All records are to be reproduced verbatim, with images omitted.

▬▬▬▬▬▬

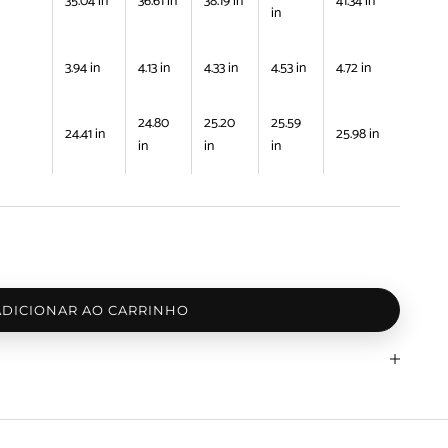
35.04 in
36.61 in
38.19 in
41.34 in
in
3.94 in
4.13 in
4.33 in
4.53 in
4.72 in
24.80
25.20
25.59
24.41 in
25.98 in
in
in
in
ADICIONAR AO CARRINHO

▬▬▬▬▬▬

> _TASK ANSWER_:
35.04 in
36.61 in
38.19 in
41.34 in
in
3.94 in
4.13 in
4.33 in
4.53 in
4.72 in
24.80
25.20
25.59
24.41 in
25.98 in
in
in
in
ADICIONAR AO CARRINHO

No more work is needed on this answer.